• [GIVEN INFORMATION]
**********
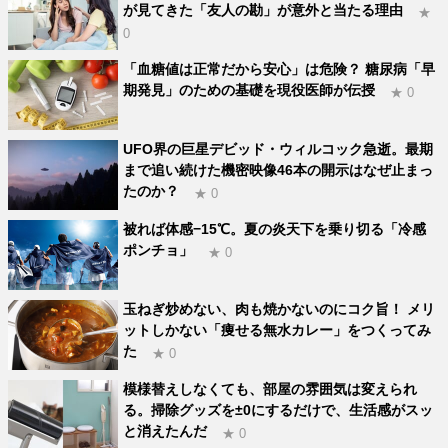
が見てきた「友人の勘」が意外と当たる理由
★
0
「血糖値は正常だから安心」は危険？ 糖尿病「早
期発見」のための基礎を現役医師が伝授
★ 0
UFO界の巨星デビッド・ウィルコック急逝。最期
まで追い続けた機密映像46本の開示はなぜ止まっ
たのか？
★ 0
被れば体感−15℃。夏の炎天下を乗り切る「冷感
ポンチョ」
★ 0
玉ねぎ炒めない、肉も焼かないのにコク旨！ メリ
ットしかない「痩せる無水カレー」をつくってみ
た
★ 0
模様替えしなくても、部屋の雰囲気は変えられ
る。掃除グッズを±0にするだけで、生活感がスッ
と消えたんだ
★ 0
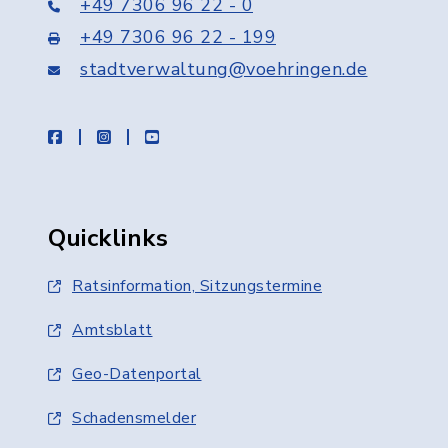
+49 7306 96 22 - 0
+49 7306 96 22 - 199
stadtverwaltung@voehringen.de
facebook
instagram
youtube
Quicklinks
Ratsinformation, Sitzungstermine
Amtsblatt
Geo-Datenportal
Schadensmelder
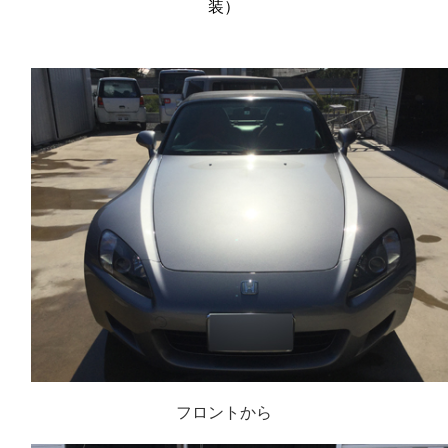
装）
フロントから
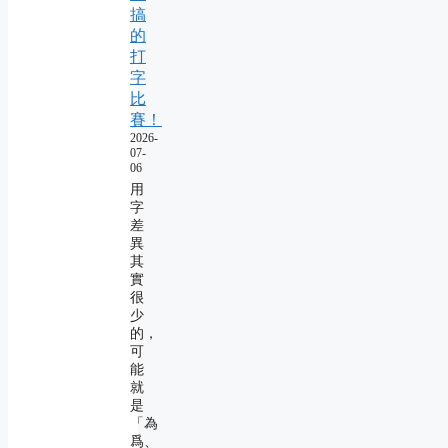
搞
的
打
字
比
賽！
2026-
07-
06
用
字
差
異
其
實
很
少
的，
可
能
就
是
「為
爲、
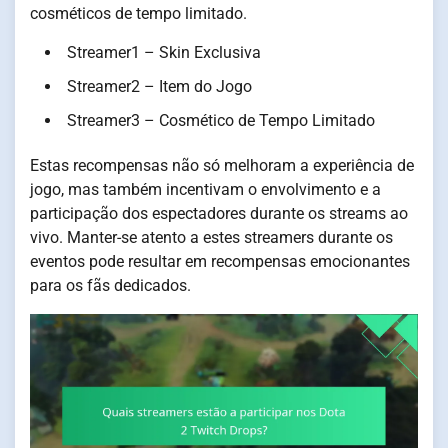
cosméticos de tempo limitado.
Streamer1 – Skin Exclusiva
Streamer2 – Item do Jogo
Streamer3 – Cosmético de Tempo Limitado
Estas recompensas não só melhoram a experiência de
jogo, mas também incentivam o envolvimento e a
participação dos espectadores durante os streams ao
vivo. Manter-se atento a estes streamers durante os
eventos pode resultar em recompensas emocionantes
para os fãs dedicados.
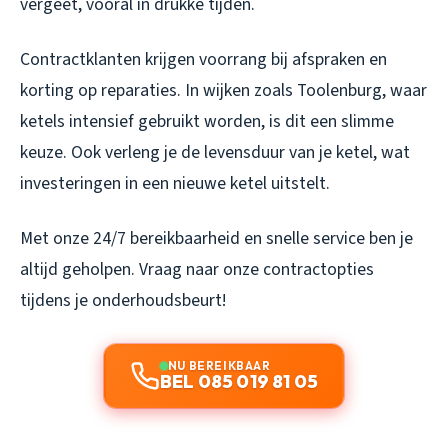
vergeet, vooral in drukke tijden.
Contractklanten krijgen voorrang bij afspraken en
korting op reparaties. In wijken zoals Toolenburg, waar
ketels intensief gebruikt worden, is dit een slimme
keuze. Ook verleng je de levensduur van je ketel, wat
investeringen in een nieuwe ketel uitstelt.
Met onze 24/7 bereikbaarheid en snelle service ben je
altijd geholpen. Vraag naar onze contractopties
tijdens je onderhoudsbeurt!
NU BEREIKBAAR
BEL 085 019 81 05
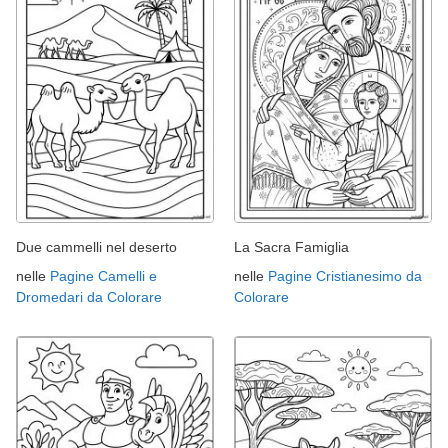
Due cammelli nel deserto
La Sacra Famiglia
nelle
Pagine Camelli e
nelle
Pagine Cristianesimo da
Dromedari da Colorare
Colorare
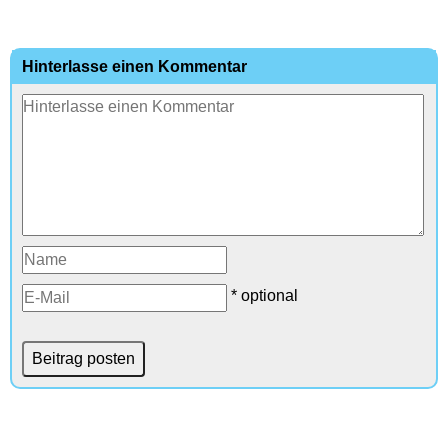
Hinterlasse einen Kommentar
* optional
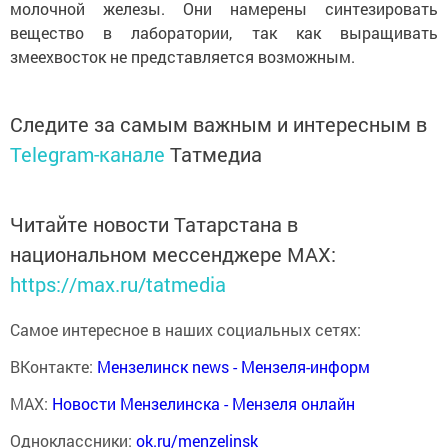
молочной железы. Они намерены синтезировать
вещество в лаборатории, так как выращивать
змеехвосток не представляется возможным.
Следите за самым важным и интересным в
Telegram-канале
Татмедиа
Читайте новости Татарстана в
национальном мессенджере MАХ:
https://max.ru/tatmedia
Самое интересное в наших социальных сетях:
ВКонтакте:
Мензелинск news - Мензеля-информ
MAX:
Новости Мензелинска - Мензеля онлайн
Одноклассники:
ok.ru/menzelinsk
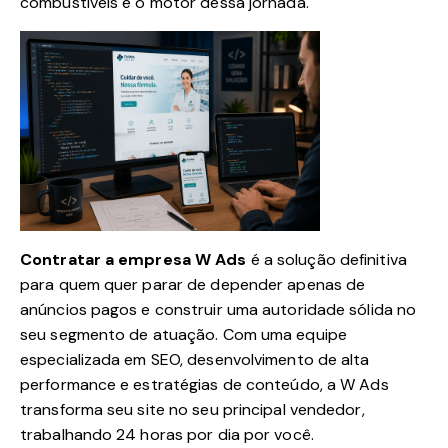
combustíveis e o motor dessa jornada.
Contratar a empresa W Ads
é a solução definitiva
para quem quer parar de depender apenas de
anúncios pagos e construir uma autoridade sólida no
seu segmento de atuação. Com uma equipe
especializada em SEO, desenvolvimento de alta
performance e estratégias de conteúdo, a W Ads
transforma seu site no seu principal vendedor,
trabalhando 24 horas por dia por você.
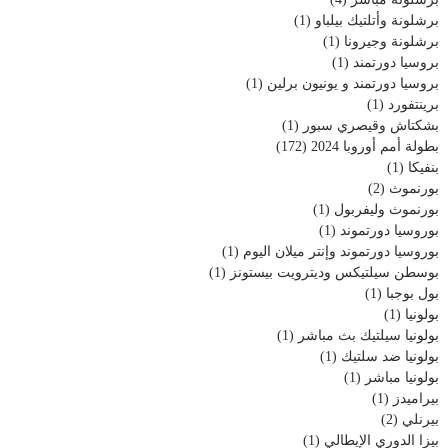
برشلونة وأتلتيك بيلباو
(1)
برشلونة وجيرونا
(1)
بروسيا دورتمند
(1)
بروسيا دورتمند و يونيون برلين
(1)
برينتفورد
(1)
بشكتاش وقيصري سبور
(1)
بطولة أمم أوروبا 2024
(172)
بنفيكا
(1)
بورنموث
(2)
بورنموث وليفربول
(1)
بوروسيا دورتموند
(1)
بوروسيا دورتموند وإنتر ميلان اليوم
(1)
بوسطن سيلتيكس وديترويت بيستونز
(1)
بول بوجبا
(1)
بولونيا
(1)
بولونيا سيلتيك بث مباشر
(1)
بولونيا ضد سلتيك
(1)
بولونيا مباشر
(1)
بيراميدز
(1)
بيرنلي
(2)
بيزا الدوري الإيطالي
(1)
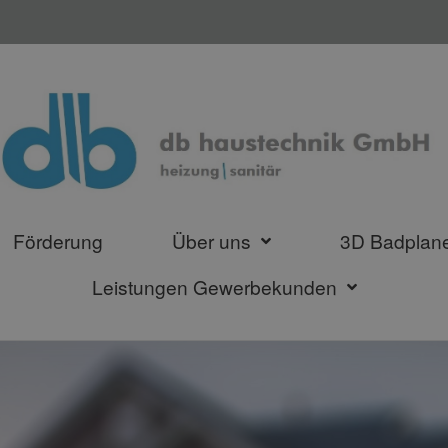
Förderung
Über uns
3D Badplan
Leistungen Gewerbekunden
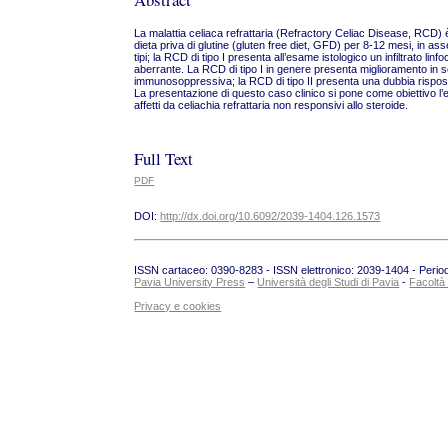
La malattia celiaca refrattaria (Refractory Celiac Disease, RCD) è
dieta priva di glutine (gluten free diet, GFD) per 8-12 mesi, in as
tipi; la RCD di tipo I presenta all’esame istologico un infiltrato linf
aberrante. La RCD di tipo I in genere presenta miglioramento in s
immunosoppressiva; la RCD di tipo II presenta una dubbia risposta
La presentazione di questo caso clinico si pone come obiettivo l’es
affetti da celiachia refrattaria non responsivi allo steroide.
Full Text
PDF
DOI:
http://dx.doi.org/10.6092/2039-1404.126.1573
ISSN cartaceo: 0390-8283 - ISSN elettronico: 2039-1404 - Periodic
Pavia University Press
–
Università degli Studi di Pavia
-
Facoltà
Privacy e cookies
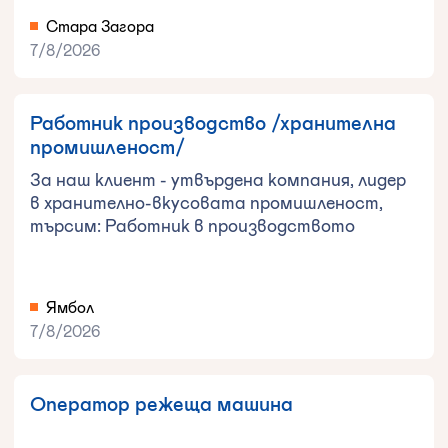
Стара Загора
7/8/2026
Работник производство /хранителна
промишленост/
За наш клиент - утвърдена компания, лидер
в хранително-вкусовата промишленост,
търсим: Работник в производството
Ямбол
7/8/2026
Оператор режеща машина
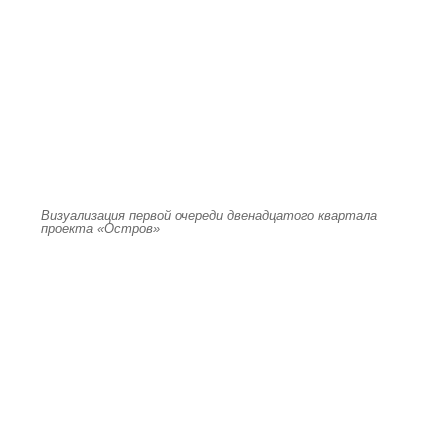
Визуализация первой очереди двенадцатого квартала
проекта «Остров»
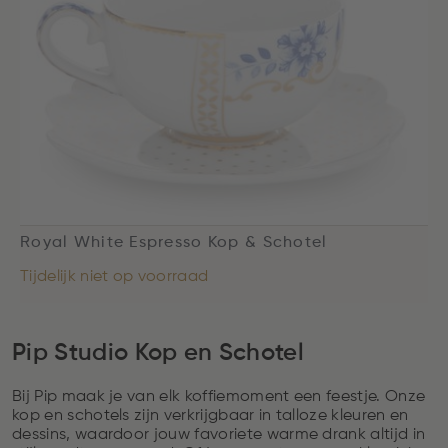
Royal White Espresso Kop & Schotel
Tijdelijk niet op voorraad
Pip Studio Kop en Schotel
Bij Pip maak je van elk koffiemoment een feestje. Onze
kop en schotels zijn verkrijgbaar in talloze kleuren en
dessins, waardoor jouw favoriete warme drank altijd in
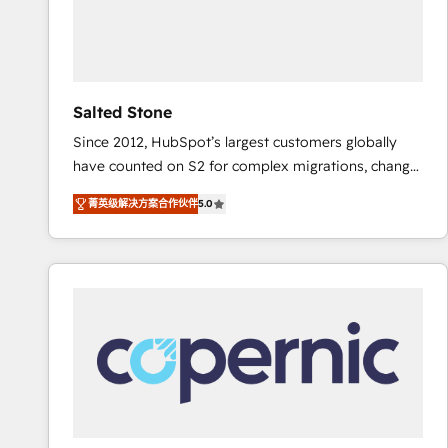
Salted Stone
Since 2012, HubSpot’s largest customers globally
have counted on S2 for complex migrations, change
management, systems integration, and creative
菁英级解决方案合作伙伴
5.0
solutions that deliver measurable impact and
transform brand experiences As one of the few full-
service creative agencies in the HubSpot
ecosystem, we blend strategy, technology, & award-
winning design to build scalable, globally
regionalized HubSpot websites, integrated
marketing campaigns, & RevOps frameworks that
fuel long-term success We connect the entire
customer lifecycle through seamless integrations,
ensure long-term adoption with change-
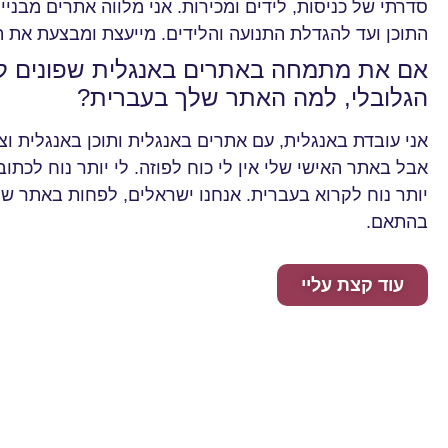
סדרתי של כניסות, לידים ומכירות. אני מלווה אתרים מבני
התוכן ועד להגדלת התנועה והלידים. מייעצת ומבצעת את ה
אם את מתמחה באתרים באנגלית שפונים ל
הגלובלי, למה האתר שלך בעברית?
אני עובדת באנגלית, עם אתרים באנגלית ותוכן באנגלית וצו
אבל באתר האישי שלי אין לי כוח לפוזה. לי יותר נוח לכתו
יותר נוח לקרוא בעברית. אנחנו ישראלים, לפחות באתר ש
בהתאם.
עוד קצת עליי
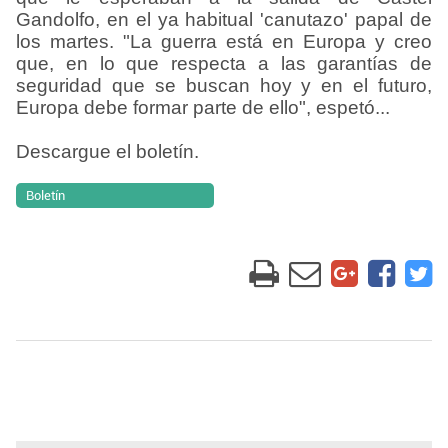
Gandolfo, en el ya habitual 'canutazo' papal de
los martes. "La guerra está en Europa y creo
que, en lo que respecta a las garantías de
seguridad que se buscan hoy y en el futuro,
Europa debe formar parte de ello", espetó
.
..
Descargue el boletín.
Boletín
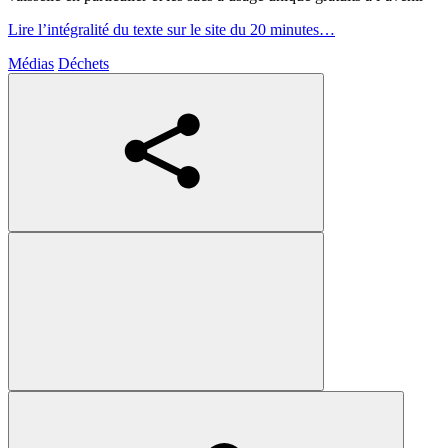
Lire l’intégralité du texte sur le site du 20 minutes…
Médias
Déchets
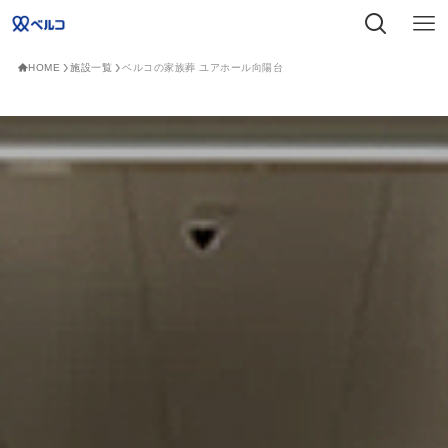
HOME
施設一覧
ベルコの家族葬 ユアホール向陽台​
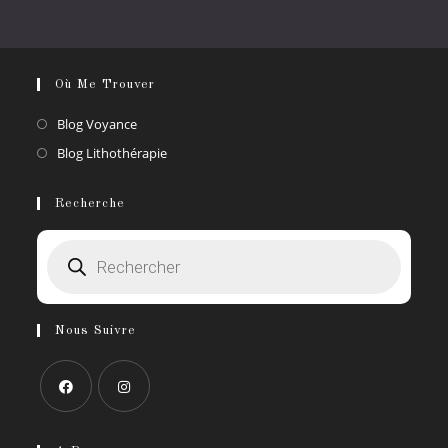
Où Me Trouver
S’ouvre
Blog Voyance
dans
S’ouvre
Blog Lithothérapie
un
dans
nouvel
un
Recherche
onglet
nouvel
Recherche
onglet
de
produits
Nous Suivre
S’ouvre
S’ouvre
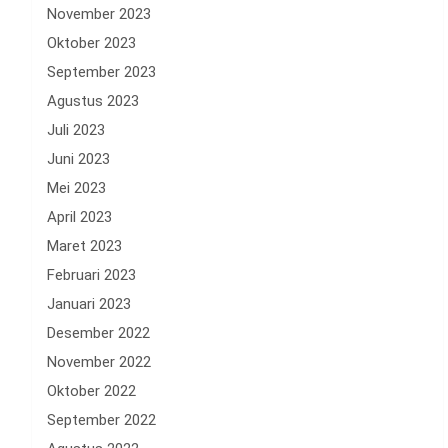
November 2023
Oktober 2023
September 2023
Agustus 2023
Juli 2023
Juni 2023
Mei 2023
April 2023
Maret 2023
Februari 2023
Januari 2023
Desember 2022
November 2022
Oktober 2022
September 2022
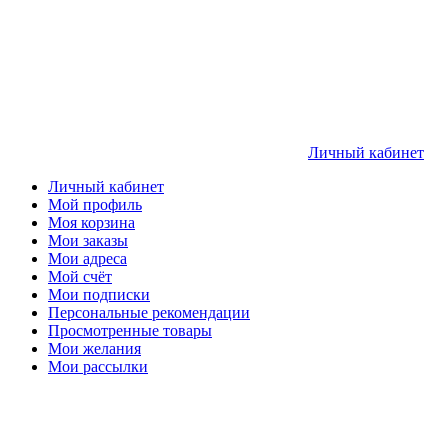
Личный кабинет
Личный кабинет
Мой профиль
Моя корзина
Мои заказы
Мои адреса
Мой счёт
Мои подписки
Персональные рекомендации
Просмотренные товары
Мои желания
Мои рассылки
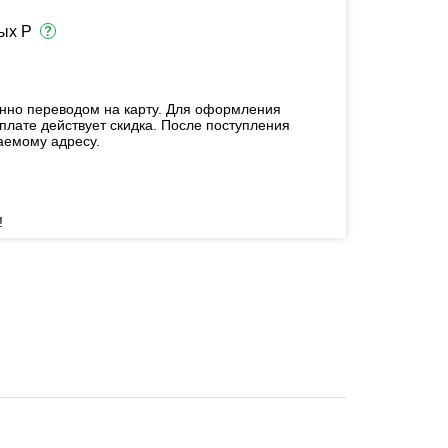
ых Р
енно переводом на карту. Для оформления
плате действует скидка. После поступления
аемому адресу.
!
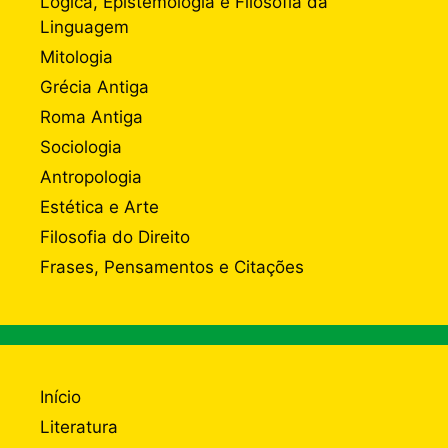
Lógica, Epistemologia e Filosofia da
Linguagem
Mitologia
Grécia Antiga
Roma Antiga
Sociologia
Antropologia
Estética e Arte
Filosofia do Direito
Frases, Pensamentos e Citações
Início
Literatura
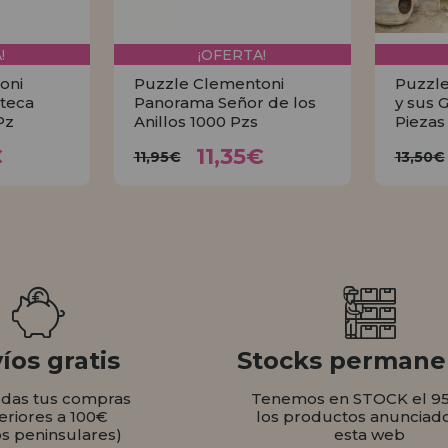
!
¡OFERTA!
oni
Puzzle Clementoni
Puzzle
teca
Panorama Señor de los
y sus 
Pz
Anillos 1000 Pzs
Piezas
35€
11,35€
11,95€
1
€
11,35€
11,95€
13,50€
AR
COMPRAR
íos gratis
Stocks permane
odas tus compras
Tenemos en STOCK el 9
eriores a 100€
los productos anunciad
os peninsulares)
esta web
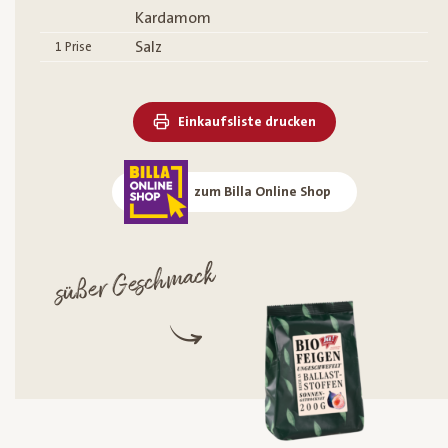
Kardamom
Salz
1
Prise
Einkaufsliste drucken
zum Billa Online Shop
süßer Geschmack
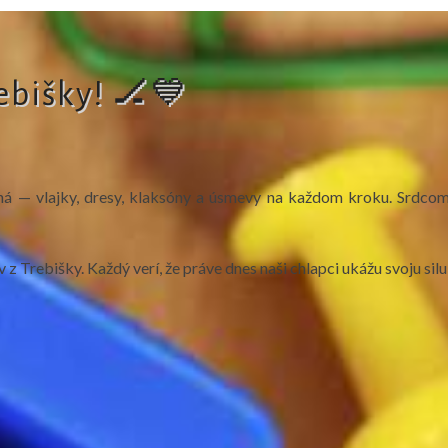
rebišky! 🏒💙
á — vlajky, dresy, klaksóny a úsmevy na každom kroku. Srdcom 
v z Trebišky. Každý verí, že práve dnes naši chlapci ukážu svoju si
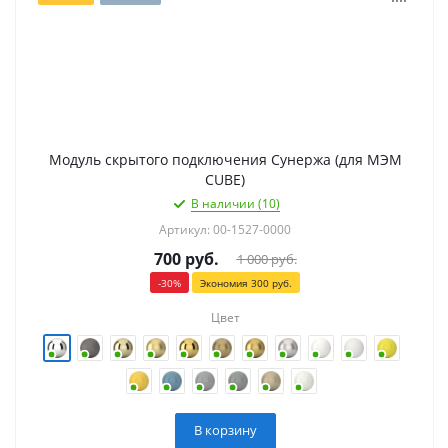
Модуль скрытого подключения Сунержа (для МЭМ
CUBE)
В наличии (10)
Артикул: 00-1527-0000
700
руб.
1 000
руб.
-
30
%
Экономия
300
руб.
Цвет
В корзину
**********
• [REQUIRED WORK]
Count of lines with "Filosofia": please work it out for the entries above and give the number by itself.

• [EXERCISE ANSWER]
2